- Genre: Documentary
- Written by: Linda Berger, Harvey Ardman
- Directed by: Chris Wheeler, Sonny Hutchison
- Narrated by: Peter Thomas
- Theme music composer: Peter Kater
- Country of origin: United States
- Original language: English
- No. of seasons: 2
- No. of episodes: 13

Production
- Executive producers: Jim Berger, Steve Thaxton, Cindy Velasquez
- Producers: Chris Wheeler, Sonny Hutchison

Original release
- Network: Discovery Channel
- Release: May 16, 1993 – February 14, 1995

= How the West was Lost (miniseries) =

How the West was Lost is a 1993 television documentary miniseries about the westward expansion across the North American continent during the latter half of the 19th Century from the point of view of the Native American peoples.
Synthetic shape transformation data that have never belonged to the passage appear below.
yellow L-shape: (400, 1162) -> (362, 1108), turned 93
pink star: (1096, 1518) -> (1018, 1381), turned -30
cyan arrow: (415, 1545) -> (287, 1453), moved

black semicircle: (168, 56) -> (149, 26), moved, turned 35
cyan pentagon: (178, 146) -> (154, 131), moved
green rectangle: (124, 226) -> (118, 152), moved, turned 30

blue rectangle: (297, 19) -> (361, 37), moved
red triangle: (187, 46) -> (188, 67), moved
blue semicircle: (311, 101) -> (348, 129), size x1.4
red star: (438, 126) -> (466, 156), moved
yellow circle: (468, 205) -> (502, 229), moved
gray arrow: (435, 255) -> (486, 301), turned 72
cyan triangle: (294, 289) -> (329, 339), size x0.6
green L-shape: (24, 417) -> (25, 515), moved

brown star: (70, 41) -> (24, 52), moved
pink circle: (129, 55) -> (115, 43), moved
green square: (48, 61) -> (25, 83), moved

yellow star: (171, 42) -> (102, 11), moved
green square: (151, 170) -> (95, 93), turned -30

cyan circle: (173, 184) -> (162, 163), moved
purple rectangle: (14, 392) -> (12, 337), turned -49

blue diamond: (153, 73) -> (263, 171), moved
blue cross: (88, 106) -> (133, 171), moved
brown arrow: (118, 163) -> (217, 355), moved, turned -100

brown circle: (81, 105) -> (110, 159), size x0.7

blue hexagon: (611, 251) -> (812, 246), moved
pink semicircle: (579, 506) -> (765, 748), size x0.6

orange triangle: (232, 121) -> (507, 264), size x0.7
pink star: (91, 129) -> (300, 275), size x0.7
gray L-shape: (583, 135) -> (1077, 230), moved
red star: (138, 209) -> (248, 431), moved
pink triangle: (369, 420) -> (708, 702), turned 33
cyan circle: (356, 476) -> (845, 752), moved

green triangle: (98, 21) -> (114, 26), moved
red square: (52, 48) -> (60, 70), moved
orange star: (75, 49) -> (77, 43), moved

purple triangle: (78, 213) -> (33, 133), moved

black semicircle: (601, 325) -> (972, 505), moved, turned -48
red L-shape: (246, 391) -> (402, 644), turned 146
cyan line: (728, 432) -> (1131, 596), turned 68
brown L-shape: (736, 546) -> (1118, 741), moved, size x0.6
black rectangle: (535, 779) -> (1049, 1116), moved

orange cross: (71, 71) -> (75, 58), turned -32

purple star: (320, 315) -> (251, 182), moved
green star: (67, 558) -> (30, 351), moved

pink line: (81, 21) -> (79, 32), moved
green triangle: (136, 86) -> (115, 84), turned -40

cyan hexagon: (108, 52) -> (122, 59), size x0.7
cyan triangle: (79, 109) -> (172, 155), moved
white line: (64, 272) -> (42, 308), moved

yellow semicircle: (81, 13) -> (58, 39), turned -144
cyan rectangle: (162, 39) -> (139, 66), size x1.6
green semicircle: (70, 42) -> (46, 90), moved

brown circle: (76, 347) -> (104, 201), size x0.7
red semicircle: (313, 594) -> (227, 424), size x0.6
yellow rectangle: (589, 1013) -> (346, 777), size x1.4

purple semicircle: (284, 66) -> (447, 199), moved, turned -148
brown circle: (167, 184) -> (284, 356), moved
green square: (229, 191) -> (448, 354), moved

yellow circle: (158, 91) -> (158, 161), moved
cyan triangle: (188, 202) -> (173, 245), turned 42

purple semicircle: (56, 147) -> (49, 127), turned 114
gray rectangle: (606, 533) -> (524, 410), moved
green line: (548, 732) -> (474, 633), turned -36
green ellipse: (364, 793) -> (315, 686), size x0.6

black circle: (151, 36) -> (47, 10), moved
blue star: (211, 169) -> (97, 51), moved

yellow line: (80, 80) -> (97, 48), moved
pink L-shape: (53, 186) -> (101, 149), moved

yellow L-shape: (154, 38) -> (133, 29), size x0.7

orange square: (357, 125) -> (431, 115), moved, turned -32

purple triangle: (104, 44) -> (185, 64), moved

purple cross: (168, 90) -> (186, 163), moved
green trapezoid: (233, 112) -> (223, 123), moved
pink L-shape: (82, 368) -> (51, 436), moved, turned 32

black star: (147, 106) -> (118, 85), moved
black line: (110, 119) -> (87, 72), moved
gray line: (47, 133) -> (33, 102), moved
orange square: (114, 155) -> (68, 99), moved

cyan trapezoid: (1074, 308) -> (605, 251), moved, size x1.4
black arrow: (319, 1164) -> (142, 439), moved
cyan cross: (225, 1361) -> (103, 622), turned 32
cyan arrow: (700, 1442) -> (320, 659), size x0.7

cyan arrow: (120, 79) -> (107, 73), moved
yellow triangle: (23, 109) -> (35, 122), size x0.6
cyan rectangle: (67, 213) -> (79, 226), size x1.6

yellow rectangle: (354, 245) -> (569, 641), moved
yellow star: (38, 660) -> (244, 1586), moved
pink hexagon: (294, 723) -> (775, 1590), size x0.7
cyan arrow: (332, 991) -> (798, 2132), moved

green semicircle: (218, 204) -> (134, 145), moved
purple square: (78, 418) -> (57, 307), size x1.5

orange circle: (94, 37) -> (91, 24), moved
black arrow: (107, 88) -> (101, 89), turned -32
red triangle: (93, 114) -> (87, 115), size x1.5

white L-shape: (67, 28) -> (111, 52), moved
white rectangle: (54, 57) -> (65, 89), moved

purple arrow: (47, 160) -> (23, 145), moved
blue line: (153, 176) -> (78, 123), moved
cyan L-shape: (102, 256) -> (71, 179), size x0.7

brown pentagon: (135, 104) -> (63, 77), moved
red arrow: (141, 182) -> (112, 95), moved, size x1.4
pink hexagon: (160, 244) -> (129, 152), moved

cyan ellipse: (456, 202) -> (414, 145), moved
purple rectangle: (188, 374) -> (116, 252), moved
The episodes used "more than 1,200 rare archival photographs, creating images that enhance the first-hand and personal tales of family and tribal history." It was directed by Chris Wheeler and Sonny Hutchison and narrated by Peter Thomas. It was produced by KUSA-TV for the Discovery Channel. The series won the Cable ACE award for "Educational Special or Series" in 1994.

== Episodes ==
===Season 1===
1. A Clash of Cultures - In 1864 Kit Carson forces the Navajo on the Long Walk from Canyon de Chelly to the Bosque Redondo.
2. I Will Fight No More, Forever - The Nez Perce fight 13 battles with the Army to regain Pacific Northwest land taken by treaty.
3. Always the Enemy - Apaches Victorio and Geronimo escape the Gila River reservation.
4. The Only Good Indian, is a Dead Indian - Black Kettle leads the Cheyenne of Sand Creek Reserve against the forces of Col. John Chivington.
5. A Good Day to Die - Discovery of gold in the sacred Black Hills leads to the Battle of Little Bighorn.
6. Kill the Indian, Save the Man - The murder of Sitting Bull and defeat at Wounded Knee break the Indian spirit.

===Season 2===
1. Divided We Fall - Hiawatha persuades the five Iroquois nations to unite; missionaries and the fur trade rekindle tribal rivalries.
2. The Trail of Tears - The Indian Removal Act of 1830 forces the Cherokee to move west of the Mississippi.
3. The Unconquered - Georgia planters, blaming Seminoles for hiding escaped slaves, enforce the Indian Removal Act.
4. Let them Eat Grass - After 10 years of broken promises and disdain, Little Crow leads the starving Dakotas to war.
5. Death Will Come Soon Enough - The Modoc people, forced to live on a reservation, return to their home in the Lost River country.
6. The Utes Must Go! - Miners seek to remove the Ute people from the newly recognized state of Colorado.
7. As Long As the Grass Shall Grow - American Indians, forcibly removed from their homes, settle in Oklahoma.